Dataset entries:
##########

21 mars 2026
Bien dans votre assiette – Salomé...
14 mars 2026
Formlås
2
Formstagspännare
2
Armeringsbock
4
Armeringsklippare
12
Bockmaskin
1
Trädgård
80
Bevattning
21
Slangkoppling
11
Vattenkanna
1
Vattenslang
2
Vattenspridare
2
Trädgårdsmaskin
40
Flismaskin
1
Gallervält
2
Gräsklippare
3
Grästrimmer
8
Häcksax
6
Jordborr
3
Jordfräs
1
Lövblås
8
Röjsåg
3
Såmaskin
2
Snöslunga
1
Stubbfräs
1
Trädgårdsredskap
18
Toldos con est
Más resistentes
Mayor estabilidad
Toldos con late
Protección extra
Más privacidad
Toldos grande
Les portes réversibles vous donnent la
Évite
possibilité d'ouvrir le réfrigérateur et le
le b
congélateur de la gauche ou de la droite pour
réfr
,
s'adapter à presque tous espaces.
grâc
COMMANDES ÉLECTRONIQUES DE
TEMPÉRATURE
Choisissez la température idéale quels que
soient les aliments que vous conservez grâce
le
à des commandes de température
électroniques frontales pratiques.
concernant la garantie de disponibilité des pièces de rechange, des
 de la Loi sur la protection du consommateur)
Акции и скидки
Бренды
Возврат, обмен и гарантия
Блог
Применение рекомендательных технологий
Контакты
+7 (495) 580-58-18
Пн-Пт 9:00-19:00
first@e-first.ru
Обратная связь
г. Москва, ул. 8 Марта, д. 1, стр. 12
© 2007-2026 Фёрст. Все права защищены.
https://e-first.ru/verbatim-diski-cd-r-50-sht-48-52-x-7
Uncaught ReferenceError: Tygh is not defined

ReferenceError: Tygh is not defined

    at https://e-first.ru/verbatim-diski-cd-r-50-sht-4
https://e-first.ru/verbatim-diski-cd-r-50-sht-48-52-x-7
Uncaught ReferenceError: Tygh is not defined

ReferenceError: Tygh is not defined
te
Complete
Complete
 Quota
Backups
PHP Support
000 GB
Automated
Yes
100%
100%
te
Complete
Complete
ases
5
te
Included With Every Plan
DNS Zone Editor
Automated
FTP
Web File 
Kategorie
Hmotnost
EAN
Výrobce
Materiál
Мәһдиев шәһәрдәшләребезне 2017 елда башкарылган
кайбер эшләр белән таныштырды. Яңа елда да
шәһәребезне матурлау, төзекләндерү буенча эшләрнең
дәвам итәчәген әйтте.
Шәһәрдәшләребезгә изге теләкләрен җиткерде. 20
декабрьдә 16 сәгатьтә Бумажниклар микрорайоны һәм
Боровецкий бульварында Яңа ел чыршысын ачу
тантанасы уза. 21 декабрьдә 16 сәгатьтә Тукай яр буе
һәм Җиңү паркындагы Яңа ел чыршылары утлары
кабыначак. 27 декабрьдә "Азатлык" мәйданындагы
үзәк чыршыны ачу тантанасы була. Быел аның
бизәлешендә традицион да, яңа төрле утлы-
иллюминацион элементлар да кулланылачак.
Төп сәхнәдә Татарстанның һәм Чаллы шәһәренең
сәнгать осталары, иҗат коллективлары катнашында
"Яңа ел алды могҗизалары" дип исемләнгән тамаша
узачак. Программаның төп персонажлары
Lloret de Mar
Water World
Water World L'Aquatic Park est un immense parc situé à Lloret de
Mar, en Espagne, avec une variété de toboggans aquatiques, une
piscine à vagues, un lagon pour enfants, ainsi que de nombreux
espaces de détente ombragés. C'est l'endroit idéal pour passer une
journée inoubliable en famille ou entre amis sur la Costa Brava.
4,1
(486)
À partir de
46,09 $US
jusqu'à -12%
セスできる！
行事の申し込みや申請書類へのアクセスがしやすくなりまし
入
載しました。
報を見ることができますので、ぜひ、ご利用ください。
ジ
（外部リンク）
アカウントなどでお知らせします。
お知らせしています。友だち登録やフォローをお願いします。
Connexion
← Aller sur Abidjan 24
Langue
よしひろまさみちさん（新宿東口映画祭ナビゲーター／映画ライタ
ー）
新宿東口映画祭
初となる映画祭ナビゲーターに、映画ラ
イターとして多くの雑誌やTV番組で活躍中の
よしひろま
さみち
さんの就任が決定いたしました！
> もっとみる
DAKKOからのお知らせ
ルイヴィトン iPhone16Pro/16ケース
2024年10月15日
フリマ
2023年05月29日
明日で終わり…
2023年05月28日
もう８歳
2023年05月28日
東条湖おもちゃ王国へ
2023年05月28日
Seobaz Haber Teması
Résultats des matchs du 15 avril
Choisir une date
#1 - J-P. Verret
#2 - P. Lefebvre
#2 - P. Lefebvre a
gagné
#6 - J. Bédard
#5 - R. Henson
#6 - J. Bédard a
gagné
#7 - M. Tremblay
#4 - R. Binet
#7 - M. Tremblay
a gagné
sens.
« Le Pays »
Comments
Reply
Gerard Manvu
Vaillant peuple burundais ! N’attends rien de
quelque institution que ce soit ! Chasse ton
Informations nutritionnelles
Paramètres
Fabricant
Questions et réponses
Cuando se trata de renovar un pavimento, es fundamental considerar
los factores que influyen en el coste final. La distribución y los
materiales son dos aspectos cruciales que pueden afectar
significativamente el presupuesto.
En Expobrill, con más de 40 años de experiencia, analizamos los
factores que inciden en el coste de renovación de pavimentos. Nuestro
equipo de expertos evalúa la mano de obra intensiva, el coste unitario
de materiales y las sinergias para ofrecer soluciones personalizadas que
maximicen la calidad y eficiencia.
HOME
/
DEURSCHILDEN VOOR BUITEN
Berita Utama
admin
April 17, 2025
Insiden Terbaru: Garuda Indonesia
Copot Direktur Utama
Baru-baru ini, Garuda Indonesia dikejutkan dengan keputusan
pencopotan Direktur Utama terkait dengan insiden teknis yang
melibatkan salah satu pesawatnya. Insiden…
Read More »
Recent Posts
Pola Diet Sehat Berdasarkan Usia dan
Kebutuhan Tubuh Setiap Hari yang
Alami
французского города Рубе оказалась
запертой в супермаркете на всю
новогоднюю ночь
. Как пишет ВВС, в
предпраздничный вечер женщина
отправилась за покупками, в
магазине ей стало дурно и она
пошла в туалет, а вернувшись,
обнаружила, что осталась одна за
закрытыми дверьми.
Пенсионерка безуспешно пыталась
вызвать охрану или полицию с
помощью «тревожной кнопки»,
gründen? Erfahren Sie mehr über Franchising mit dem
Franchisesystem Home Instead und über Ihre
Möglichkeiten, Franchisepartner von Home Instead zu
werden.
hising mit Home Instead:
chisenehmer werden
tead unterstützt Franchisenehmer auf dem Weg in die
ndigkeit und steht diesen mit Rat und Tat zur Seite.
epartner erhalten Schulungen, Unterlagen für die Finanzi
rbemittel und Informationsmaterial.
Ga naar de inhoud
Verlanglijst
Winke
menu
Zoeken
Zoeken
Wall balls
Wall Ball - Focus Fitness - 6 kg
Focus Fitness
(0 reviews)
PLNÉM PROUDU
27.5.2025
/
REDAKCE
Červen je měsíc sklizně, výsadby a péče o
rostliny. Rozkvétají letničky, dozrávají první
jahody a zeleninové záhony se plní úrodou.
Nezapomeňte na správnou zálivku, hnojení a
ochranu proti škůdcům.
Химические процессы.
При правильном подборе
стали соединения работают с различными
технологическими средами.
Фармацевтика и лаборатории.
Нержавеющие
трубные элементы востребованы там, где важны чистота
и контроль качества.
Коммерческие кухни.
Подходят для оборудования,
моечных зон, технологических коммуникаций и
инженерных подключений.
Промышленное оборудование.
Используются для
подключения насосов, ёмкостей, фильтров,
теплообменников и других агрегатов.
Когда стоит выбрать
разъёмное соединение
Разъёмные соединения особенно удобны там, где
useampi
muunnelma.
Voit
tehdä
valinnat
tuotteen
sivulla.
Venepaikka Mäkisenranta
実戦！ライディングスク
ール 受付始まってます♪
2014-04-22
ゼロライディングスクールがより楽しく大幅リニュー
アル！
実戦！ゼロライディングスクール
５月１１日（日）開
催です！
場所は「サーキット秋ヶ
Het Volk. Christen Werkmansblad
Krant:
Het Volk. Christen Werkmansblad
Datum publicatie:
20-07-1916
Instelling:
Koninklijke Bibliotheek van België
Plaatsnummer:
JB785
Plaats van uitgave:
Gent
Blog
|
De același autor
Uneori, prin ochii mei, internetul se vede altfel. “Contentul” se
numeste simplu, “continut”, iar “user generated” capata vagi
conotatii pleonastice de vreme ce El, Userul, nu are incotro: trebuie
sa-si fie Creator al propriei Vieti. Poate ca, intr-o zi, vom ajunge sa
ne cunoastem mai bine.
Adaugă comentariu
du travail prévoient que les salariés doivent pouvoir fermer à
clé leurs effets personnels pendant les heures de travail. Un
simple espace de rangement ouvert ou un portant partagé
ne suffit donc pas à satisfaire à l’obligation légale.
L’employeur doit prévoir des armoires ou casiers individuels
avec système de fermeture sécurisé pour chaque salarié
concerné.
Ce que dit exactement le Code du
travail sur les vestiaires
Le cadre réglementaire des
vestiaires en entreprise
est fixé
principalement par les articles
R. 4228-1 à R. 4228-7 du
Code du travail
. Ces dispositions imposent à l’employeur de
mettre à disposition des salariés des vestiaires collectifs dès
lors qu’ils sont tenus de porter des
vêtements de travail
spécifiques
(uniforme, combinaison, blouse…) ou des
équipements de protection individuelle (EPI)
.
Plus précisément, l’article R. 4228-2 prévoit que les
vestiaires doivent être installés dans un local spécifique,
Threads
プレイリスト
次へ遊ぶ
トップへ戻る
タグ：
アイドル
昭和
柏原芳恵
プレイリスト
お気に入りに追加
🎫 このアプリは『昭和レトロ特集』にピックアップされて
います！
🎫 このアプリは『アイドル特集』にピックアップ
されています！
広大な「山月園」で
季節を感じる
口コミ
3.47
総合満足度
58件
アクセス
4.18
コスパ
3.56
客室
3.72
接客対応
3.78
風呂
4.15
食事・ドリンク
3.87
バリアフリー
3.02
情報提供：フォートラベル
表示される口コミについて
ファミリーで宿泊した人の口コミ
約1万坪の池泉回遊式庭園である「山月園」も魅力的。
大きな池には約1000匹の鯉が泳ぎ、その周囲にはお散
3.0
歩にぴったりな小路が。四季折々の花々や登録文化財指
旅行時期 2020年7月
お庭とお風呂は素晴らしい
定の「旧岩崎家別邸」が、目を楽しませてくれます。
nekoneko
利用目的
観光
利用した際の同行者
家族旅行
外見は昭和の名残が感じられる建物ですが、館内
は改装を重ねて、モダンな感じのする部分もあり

##########

### EXERCISE DESCRIPTION
Up to and including the line with "électroniques frontales pratiques.", please return the records exactly, beginning from their first line.

### WRITTEN RESPONSE
21 mars 2026
Bien dans votre assiette – Salomé...
14 mars 2026
Formlås
2
Formstagspännare
2
Armeringsbock
4
Armeringsklippare
12
Bockmaskin
1
Trädgård
80
Bevattning
21
Slangkoppling
11
Vattenkanna
1
Vattenslang
2
Vattenspridare
2
Trädgårdsmaskin
40
Flismaskin
1
Gallervält
2
Gräsklippare
3
Grästrimmer
8
Häcksax
6
Jordborr
3
Jordfräs
1
Lövblås
8
Röjsåg
3
Såmaskin
2
Snöslunga
1
Stubbfräs
1
Trädgårdsredskap
18
Toldos con est
Más resistentes
Mayor estabilidad
Toldos con late
Protección extra
Más privacidad
Toldos grande
Les portes réversibles vous donnent la
Évite
possibilité d'ouvrir le réfrigérateur et le
le b
congélateur de la gauche ou de la droite pour
réfr
,
s'adapter à presque tous espaces.
grâc
COMMANDES ÉLECTRONIQUES DE
TEMPÉRATURE
Choisissez la température idéale quels que
soient les aliments que vous conservez grâce
le
à des commandes de température
électroniques frontales pratiques.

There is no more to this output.